Entre les discussions tenues en intérieur feutré le jour et les escapades nocturnes au dehors, dans la proximité fiévreuse des chiens, son choix est rapide.
« Je suis des leurs », dit-il.
Sorti, lui aussi, d’une meute d’éclopés.
Perdu, comme eux, sur des trottoirs bordés par la brume neigeuse des Carpates. Et intégrant, de fait, la horde de ces trois cent mille paumés, jetés à la rue au terme d’un « ubuesque chamboulement immobilier » et dont les aboiements plaintifs ou furibards, ne cessent de réveiller douleur, solitude et tendresse au fond de sa mémoire.
Lionel Bourg voyage en portant des sacs chargés de vives mythologies. Son dépaysement, poussé du coude par une réelle nostalgie, lui permet souvent de toucher du doigt quelques unes de ses racines secrètes.
Il en suit les contours avec humour. En profite pour lâcher du lest à son texte, de façon à ce que toutes les émotions puissent s’y enrouler… Des ombres se déplacent qui rappellent ici la présence pas si lointaine d’un sinistre Tintin chez les Soviets, là celle d’un fils de comte devenu empaleur de Valaquie, ailleurs celle, plus floue, d’un as du ballon rond attifé un temps du titre de « Maradona des Carpates » ! Ce sont quelques unes des figures du petit théâtre d’ombres de Bucarest. Lionel Bourg, fumant une cigarette sur les marches de la Bibliothèque Nationale des collections, les évoque avant de poursuivre sa route… Avant de filer place Romana ou, plus loin, rue Polona, rue Dumbrava Rosie, dans « la poésie des noms propres » avec, pour alliés, ces errants honnis et plaintifs à qui il rend, en ces pages, un bel et vibrant hommage.
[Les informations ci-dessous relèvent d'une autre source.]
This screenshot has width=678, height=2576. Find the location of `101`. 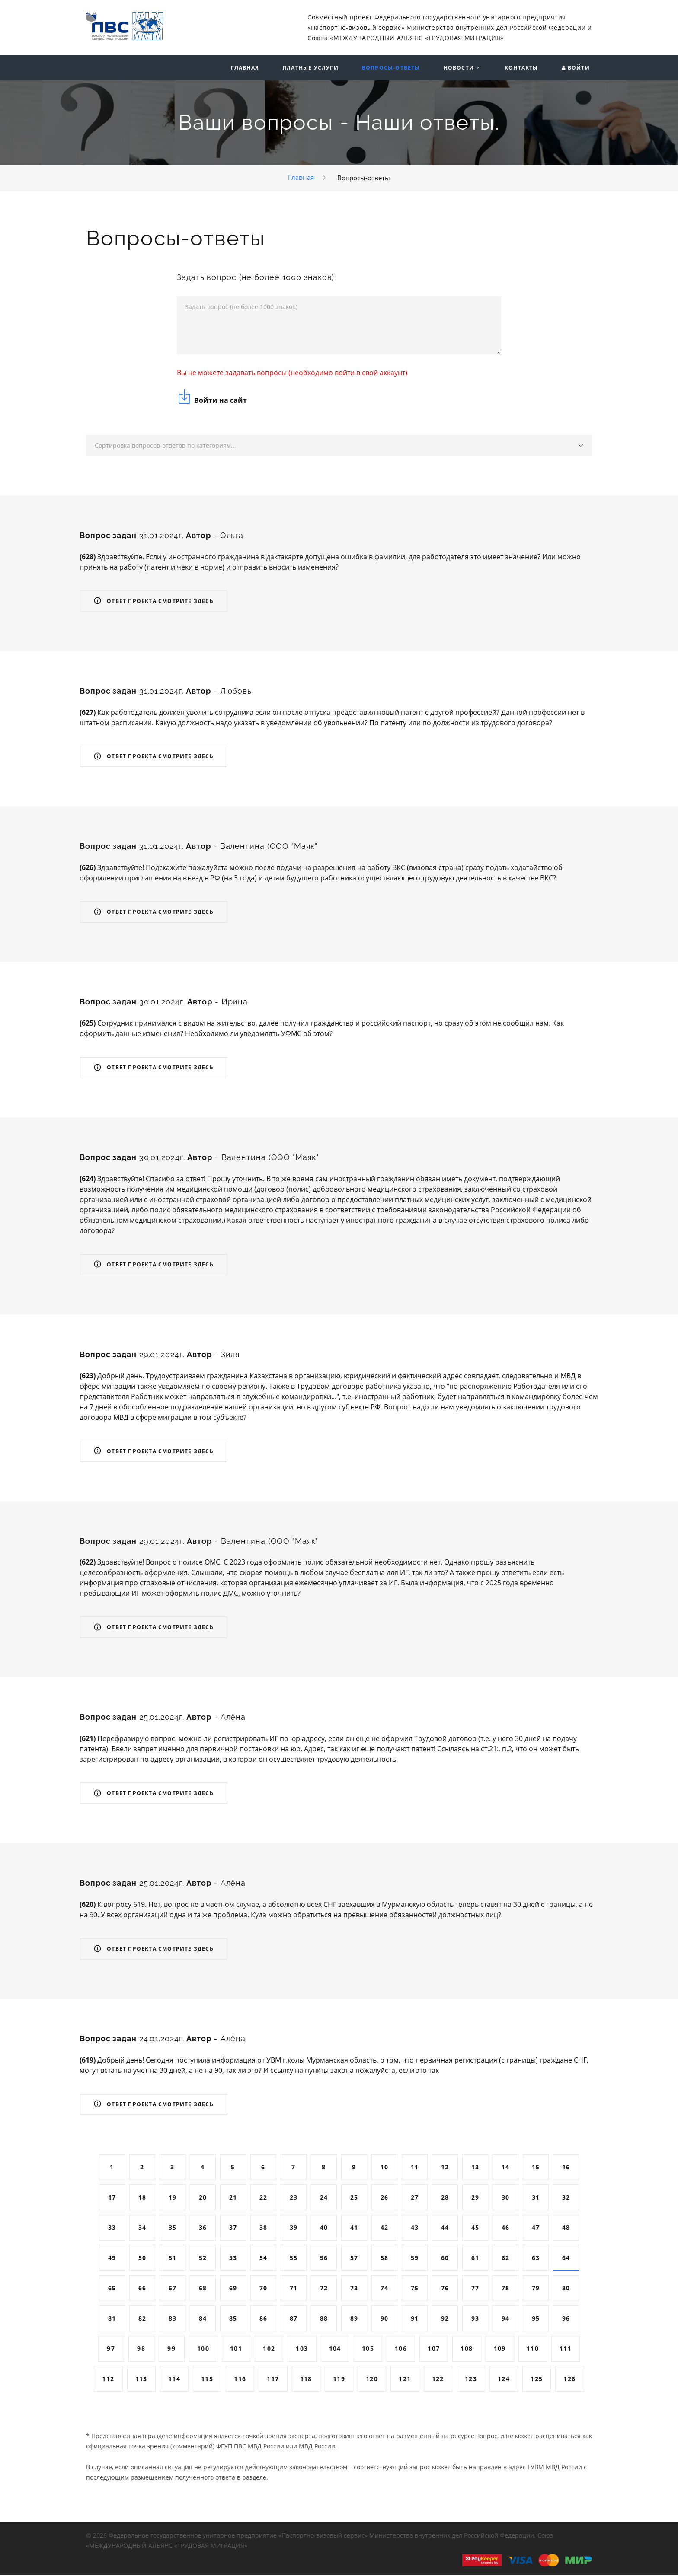 101 is located at coordinates (236, 2349).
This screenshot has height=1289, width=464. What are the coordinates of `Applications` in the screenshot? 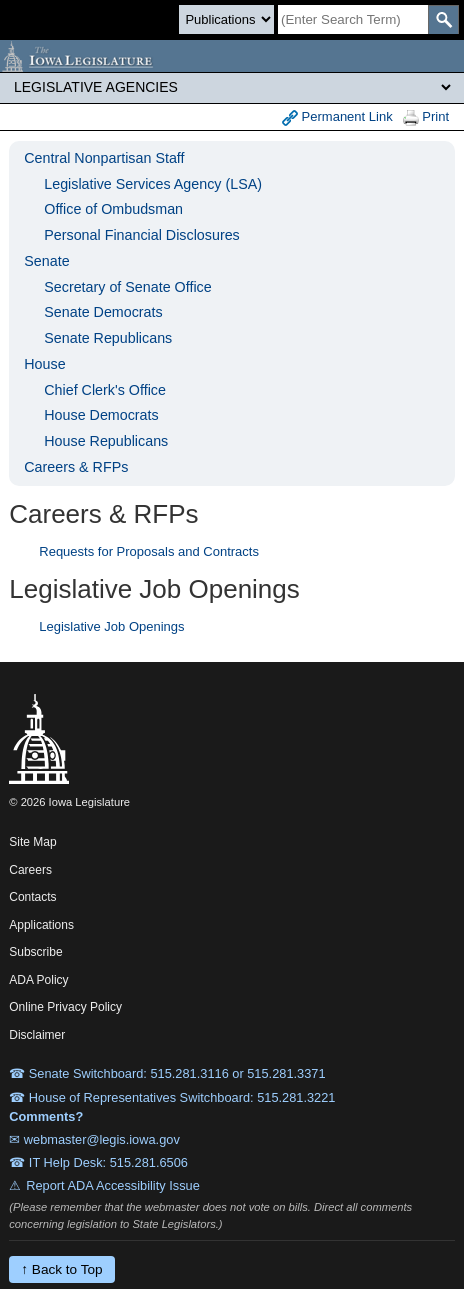 It's located at (41, 925).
« Dehors, le froid relevait le col des promeneurs. Un vent cinglant décapitait les fleurs naissantes des magnolias. Je pensais aux chiens. J’avais, qui le vrillaient, dans un recoin du crâne l’aboi des animaux et le silence famélique des hommes. »


Lionel Bourg : Les chiens errants de Bucarest, éditions Fata Morgana.